I put on my best interview suit, put a resume, cover letter and several letters of rec in my briefcase, and drove to their corporate headquarters in Newtown Square, PA.
It turned out to be the Apple Vacations headquarters, and none of the Apple folks with whom I spoke had ever heard of USA3000. I finally found the offices of the airline in the basement of the building.
The offices were obviously under renovation, as might be expected with a start-up concern. I eventually found a lady who identified herself as Assistant Director of Human Resources (I will withhold her name). I explained that I had emailed my resume as directed in the magazine ad, and that I was there to follow-up. She checked and found no record of my resume.
Apparently, Jacqueline Foreman had left USA3000 shortly after placing the ad, and the company neglected to have someone else receive her email. So, my resume, and follow-up emails had never been received.
When I told the young lady that I was soon to be furloughed from my current airline and was very interested in an opportunity to interview with USA3000, she immediately lost interest in speaking to me. She assumed a very condescending attitude, and explained that anybody furloughed from another airline would be required to resign seniority. Also, I would have to sign a two-year, $30,000 training contract.
Those two facts alone are fine, but she took a very negitive attitude towards me. She certainly did not appear to be interested in talking to me. Her attitude indicated to me that USA3000 is not interested in talking to anyone on furlough from a major airline.
I maintained composure, told her nicely that I was still interested in USA3000, gave her my paperwork, and added that I hoped to have a chance to interview. Then I left. I haven't given much thought to USA3000 since.
On the flip side, I had the opportunity not too long ago to have dinner with one the first pilots hired at USA3000. He was a very nice fellow, and he felt very positive about his company and the business plan.
I see USA3000 airplanes flying in PHL, so I imagine the FAA route checks are complete and the airline is up and running. For the sake of anyone working there, I hope the company does well.

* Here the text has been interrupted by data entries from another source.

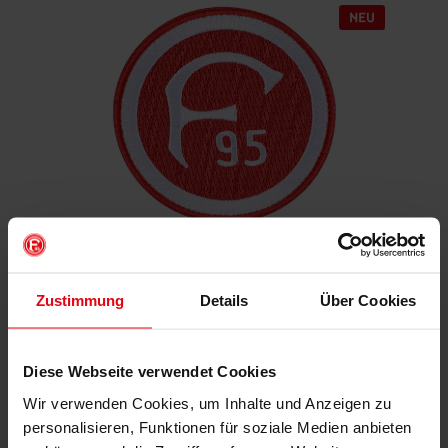
Aufnäher "Retro"
Zustimmung
Details
Über Cookies
€ 4,95
Mitgliederpreis: € 4,46
Diese Webseite verwendet Cookies
Wir verwenden Cookies, um Inhalte und Anzeigen zu
IN DEN WARENKORB
personalisieren, Funktionen für soziale Medien anbieten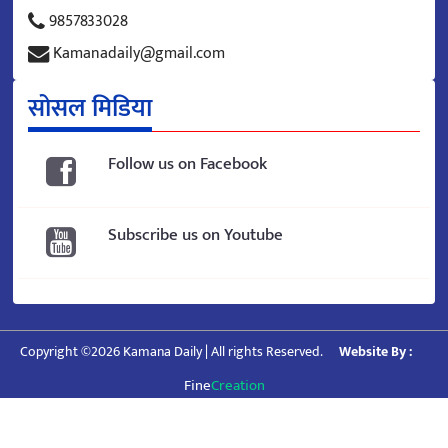
9857833028
Kamanadaily@gmail.com
सोसल मिडिया
Follow us on Facebook
Subscribe us on Youtube
Copyright ©2026 Kamana Daily | All rights Reserved.
Website By :
Fine
Creation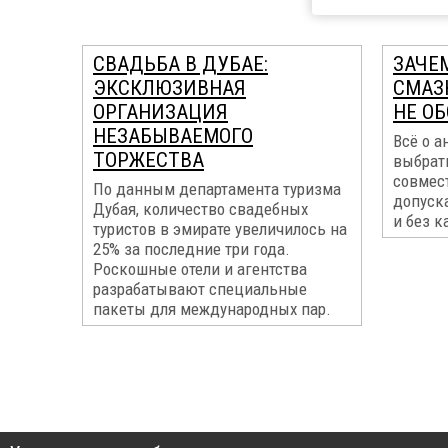
СВАДЬБА В ДУБАЕ:
ЗАЧЕ
ЭКСКЛЮЗИВНАЯ
СМАЗ
ОРГАНИЗАЦИЯ
НЕ О
НЕЗАБЫВАЕМОГО
Всё о а
ТОРЖЕСТВА
выбрать
совмес
По данным департамента туризма
допуск
Дубая, количество свадебных
и без к
туристов в эмирате увеличилось на
25% за последние три года.
Роскошные отели и агентства
разрабатывают специальные
пакеты для международных пар.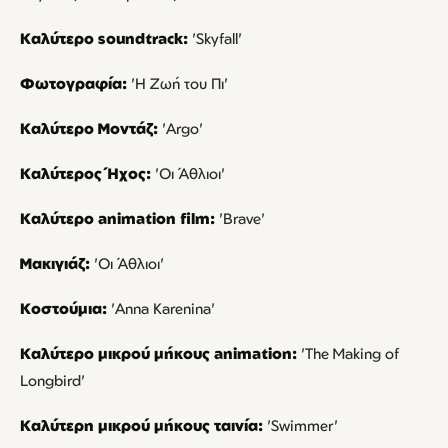
Καλύτερο soundtrack:
'Skyfall'
Φωτογραφία:
'Η Ζωή του Πι'
Καλύτερο Μοντάζ:
'Argo'
Καλύτερος Ήχος:
'Οι Άθλιοι'
Καλύτερο animation film:
'Brave'
Μακιγιάζ:
'Οι Άθλιοι'
Κοστούμια:
'Anna Karenina'
Καλύτερο μικρού μήκους animation:
'The Making of
Longbird'
Καλύτερη μικρού μήκους ταινία:
'Swimmer'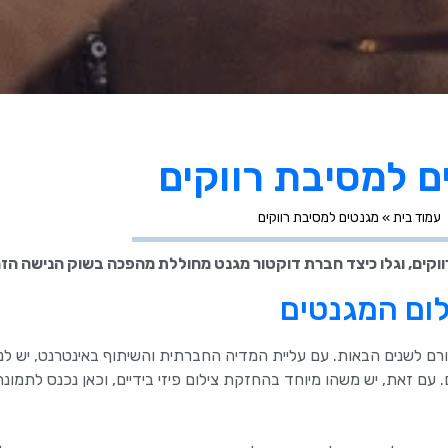
ם למסיבת רווקים
עמוד בית
»
מגנטים למסיבת רווקים
ווקים, וגלו כיצד חברת דוקטור מגנט מחוללת מהפכה בשוק הנישה הזה
לום המגנטים
ורם לשנים הבאות. עם עליית המדיה החברתית והשיתוף באינטרנט, יש לנו
 עם זאת, יש משהו מיוחד בהחזקת צילום פיזי בידיים, וכאן נכנס לתמונה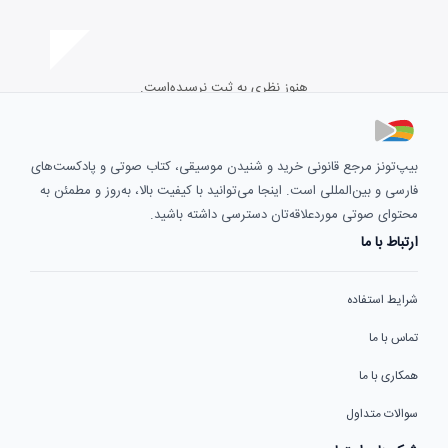
هنوز نظری به ثبت نرسیده‌است.
بیپ‌تونز مرجع قانونی خرید و شنیدن موسیقی، کتاب صوتی و پادکست‌های
فارسی و بین‌المللی است. اینجا می‌توانید با کیفیت بالا، به‌روز و مطمئن به
محتوای صوتی موردعلاقه‌تان دسترسی داشته باشید.
ارتباط با ما
شرایط استفاده
تماس با ما
همکاری با ما
سوالات متداول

However, I had a very negative experience with the Assistant Director of Human Resources, and that soured any desire I had to work there. I would have thought that a company trying to start up in this industry (or any industry) would stress to their staff the value of positive first impressions.
KC-10 driver, I don't think your first impressions are abnormal by any stretch of the imagination. I know someone personally involved with this and they have been very suprised - not in a good way. I won't elaborate but I think you dodged a bullet.
I'm sure there are those who have had good experiences here too, so best of luck to all involved. All I can say is I hope our industry resumes reality again and we can all look forward to quality career companies hiring and movement to be had at them again.